4 Comments on “Django 2: Brahmin Busting”

  1. BastionofLight #

    I believe that there have historically been times when a revolution against a social order that was perceived as unjust included an attempt to purge all of the individuals complicit in perpetuating the unjust social order, notably including the French Revolution and the various Communism inspired revolutions. If Django is supposed to be unquestionably heroic, I do not believe that status would be tenable if he attempted to reenact the Reign of Terror.


  2. JosephFM #

    The previous comment touches on exactly what I was thinking. Such a movie could be made, but for it to have the same moral force it would have to be pretty explicitly Marxist or anarchist, and not merely glancingly liberal in the usual Hollywood have-your-cake-and-let-them-eat-it-too way. Such a movie is impossible because the what you refer to as “cultural discourse” leaves most of US complicit and invested in perpetuating injustice. We would identify with the people being killed more than with Django. Instead we get Django, and also The Dark Knight Rises which is very nearly the political opposite of this hypothetical movie.

    The other problem of course is that the very typology of the lone hero out for vengeance is, in itself, a right-wing and liberal-capitalist ideal. In reality, the vast majority of vigilantism is not in service of justice, as in superhero comics, but in service of oppression, in part because such vigilantism is more often tolerated by authorities (e.g. lynching) whereas the reverse is more likely to be labeled “terrorism”.


    • gorram #

      “In reality, the vast majority of vigilantism is not in service of justice, as in superhero comics, but in service of oppression, in part because such vigilantism is more often tolerated by authorities (e.g. lynching) whereas the reverse is more likely to be labeled ‘terrorism’.”

      This, so much this.

      I think that’s the ultimate reason why the film adaptation of Watchmen so horrendously fails – because it almost wholly removed that component of the plot (beware the coming spoilers). The comic-within-comic about a man who kills his wife to save his wife disappears (understandably because of time and medium reasons, I suppose), but with it go all the depictions of those average New Yorkers. It’s been years since I’ve read it, but I remember they weren’t exactly a noble bunch, but they’re still characterized and humanized, rather than split-second characters shown not even speaking before they die. A bunch of little changes like that seemed to accumulate and effectively recast Veidt from unimaginably ethically dubious to quixotic hero.
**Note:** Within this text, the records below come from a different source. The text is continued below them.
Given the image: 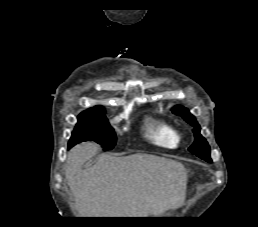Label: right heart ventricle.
I'll return each mask as SVG.
<instances>
[{
	"label": "right heart ventricle",
	"mask_w": 258,
	"mask_h": 227,
	"mask_svg": "<svg viewBox=\"0 0 258 227\" xmlns=\"http://www.w3.org/2000/svg\"><path fill=\"white\" fill-rule=\"evenodd\" d=\"M143 130L145 138L154 145L167 149H173L179 145L180 134L178 130L164 119L146 118Z\"/></svg>",
	"instance_id": "1"
}]
</instances>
      I remember seeing it in the theaters and thinking that the most powerful critique of vigilantism and the entire concept of “superheroes” was being stripped of all that. As John said, our culture and maybe even our species isn’t comfortable with asking those questions. It’s easier to just have some group of people be declared the heroes (even if it kills tons of people) than to actually ask what is right.


      • BastionofLight #

        It is my understanding of superheroes that they do not seek to punish criminal/supervillains, they merely prevent the commission of the crime and detain the criminal so that the police can take them into custody. The best example of this is Spider-Man, whose webbing permits him to immobilize criminal without causing harm or pain.

        Ironically, for addressing regular crime, superpowered individual are capable of obstructing crimes while calling less damage than a police officer may be required to, allowing us to avoid the messy questions of what is right. So long as the hero is there to protect us, the criminals are not capable of successfully carrying out their crimes, and we do not have to worry about the damage that their crime fighting activities hurting criminals, thus avoiding the uncomfortable question.

        Watchmen takes the superhero genre and re-injects the uncomfortable question. Django Unchained answers the question as if it is not a problem, reveling in the violence, though, when framed against the impending Civil War and Jim Crow, may not be as great an endorsement of violence as it first appears.